- Task: Transcribe the records below in their entirety, and leave out each image.

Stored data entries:
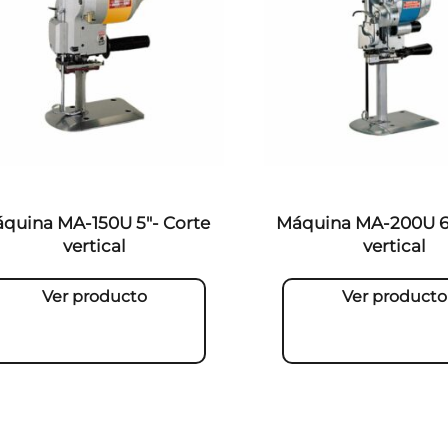
quina MA-150U 5″- Corte
Máquina MA-200U 6″
vertical
vertical
Ver producto
Ver producto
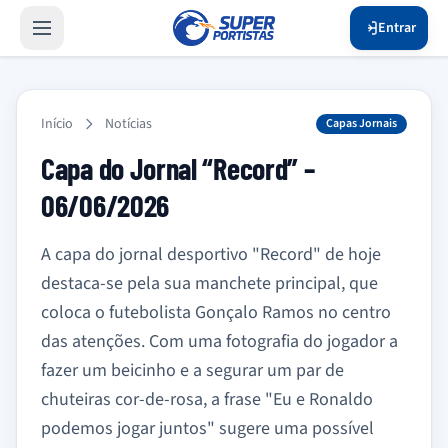
Entrar
Início
Notícias
Capas Jornais
Capa do Jornal “Record” –
06/06/2026
A capa do jornal desportivo "Record" de hoje
destaca-se pela sua manchete principal, que
coloca o futebolista Gonçalo Ramos no centro
das atenções. Com uma fotografia do jogador a
fazer um beicinho e a segurar um par de
chuteiras cor-de-rosa, a frase "Eu e Ronaldo
podemos jogar juntos" sugere uma possível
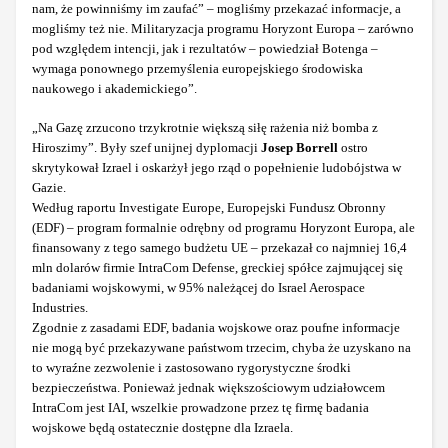
nam, że powinniśmy im zaufać” – mogliśmy przekazać informacje, a
mogliśmy też nie. Militaryzacja programu Horyzont Europa – zarówno
pod względem intencji, jak i rezultatów – powiedział Botenga –
wymaga ponownego przemyślenia europejskiego środowiska
naukowego i akademickiego”.
„Na Gazę zrzucono trzykrotnie większą siłę rażenia niż bomba z
Hiroszimy”. Były szef unijnej dyplomacji
Josep Borrell
ostro
skrytykował Izrael i oskarżył jego rząd o popełnienie ludobójstwa w
Gazie.
Według raportu Investigate Europe, Europejski Fundusz Obronny
(EDF) – program formalnie odrębny od programu Horyzont Europa, ale
finansowany z tego samego budżetu UE – przekazał co najmniej 16,4
mln dolarów firmie IntraCom Defense, greckiej spółce zajmującej się
badaniami wojskowymi, w 95% należącej do Israel Aerospace
Industries.
Zgodnie z zasadami EDF, badania wojskowe oraz poufne informacje
nie mogą być przekazywane państwom trzecim, chyba że uzyskano na
to wyraźne zezwolenie i zastosowano rygorystyczne środki
bezpieczeństwa. Ponieważ jednak większościowym udziałowcem
IntraCom jest IAI, wszelkie prowadzone przez tę firmę badania
wojskowe będą ostatecznie dostępne dla Izraela.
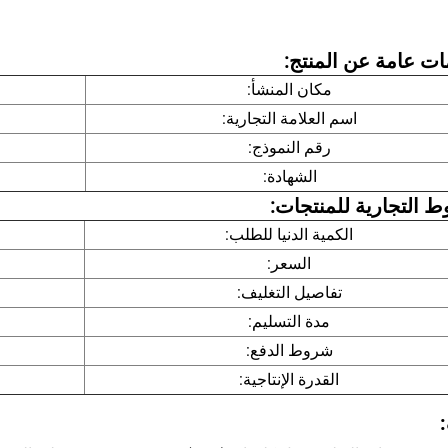
ت عامة عن المنتج:
مكان المنشأ:
اسم العلامة التجارية:
رقم النموذج:
الشهادة:
 التجارية للمنتجات:
الكمية الدنيا للطلب:
السعر:
تفاصيل التغليف:
مدة التسليم:
شروط الدفع:
القدرة الإنتاجية:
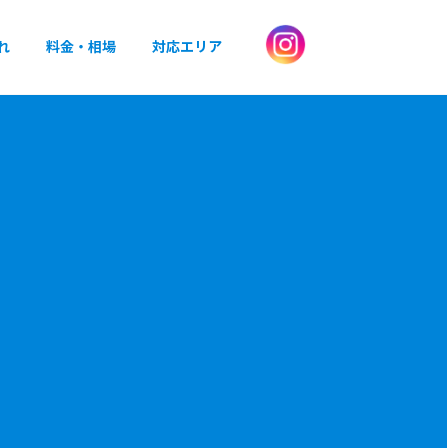
れ
料金・相場
対応エリア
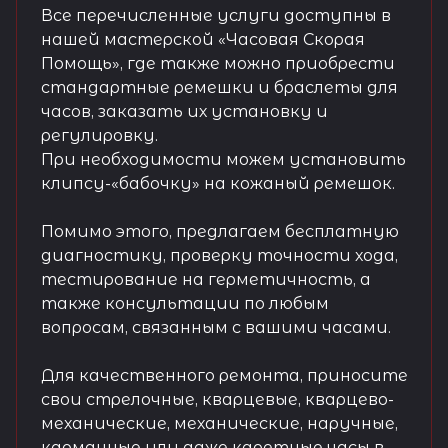
Все перечисленные услуги доступны в
нашей мастерской «Часовая Скорая
Помощь», где также можно приобрести
стандартные ремешки и браслеты для
часов, заказать их установку и
регулировку.
При необходимости можем установить
клипсу-«бабочку» на кожаный ремешок.
Помимо этого, предлагаем бесплатную
диагностику, проверку точности хода,
тестирование на герметичность, а
также консультации по любым
вопросам, связанным с вашими часами.
Для качественного ремонта, приносите
свои стрелочные, кварцевые, кварцево-
механические, механические, наручные,
карманные или даже каретные часы в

- The answer:
quina MA-150U 5″- Corte
Máquina MA-200U 6″
vertical
vertical
Ver producto
Ver producto
Entrar
Início
Notícias
Capas Jornais
Capa do Jornal “Record” –
06/06/2026
A capa do jornal desportivo "Record" de hoje
destaca-se pela sua manchete principal, que
coloca o futebolista Gonçalo Ramos no centro
das atenções. Com uma fotografia do jogador a
fazer um beicinho e a segurar um par de
chuteiras cor-de-rosa, a frase "Eu e Ronaldo
podemos jogar juntos" sugere uma possível
nam, że powinniśmy im zaufać” – mogliśmy przekazać informacje, a
mogliśmy też nie. Militaryzacja programu Horyzont Europa – zarówno
pod względem intencji, jak i rezultatów – powiedział Botenga –
wymaga ponownego przemyślenia europejskiego środowiska
naukowego i akademickiego”.
„Na Gazę zrzucono trzykrotnie większą siłę rażenia niż bomba z
Hiroszimy”. Były szef unijnej dyplomacji
Josep Borrell
ostro
skrytykował Izrael i oskarżył jego rząd o popełnienie ludobójstwa w
Gazie.
Według raportu Investigate Europe, Europejski Fundusz Obronny
(EDF) – program formalnie odrębny od programu Horyzont Europa, ale
finansowany z tego samego budżetu UE – przekazał co najmniej 16,4
mln dolarów firmie IntraCom Defense, greckiej spółce zajmującej się
badaniami wojskowymi, w 95% należącej do Israel Aerospace
Industries.
Zgodnie z zasadami EDF, badania wojskowe oraz poufne informacje
nie mogą być przekazywane państwom trzecim, chyba że uzyskano na
to wyraźne zezwolenie i zastosowano rygorystyczne środki
bezpieczeństwa. Ponieważ jednak większościowym udziałowcem
IntraCom jest IAI, wszelkie prowadzone przez tę firmę badania
wojskowe będą ostatecznie dostępne dla Izraela.
ت عامة عن المنتج:
مكان المنشأ:
اسم العلامة التجارية:
رقم النموذج:
الشهادة:
 التجارية للمنتجات:
الكمية الدنيا للطلب:
السعر:
تفاصيل التغليف:
مدة التسليم:
شروط الدفع:
القدرة الإنتاجية:
れ
料金・相場
対応エリア
Все перечисленные услуги доступны в
нашей мастерской «Часовая Скорая
Помощь», где также можно приобрести
стандартные ремешки и браслеты для
часов, заказать их установку и
регулировку.
При необходимости можем установить
клипсу-«бабочку» на кожаный ремешок.
Помимо этого, предлагаем бесплатную
диагностику, проверку точности хода,
тестирование на герметичность, а
также консультации по любым
вопросам, связанным с вашими часами.
Для качественного ремонта, приносите
свои стрелочные, кварцевые, кварцево-
механические, механические, наручные,
карманные или даже каретные часы в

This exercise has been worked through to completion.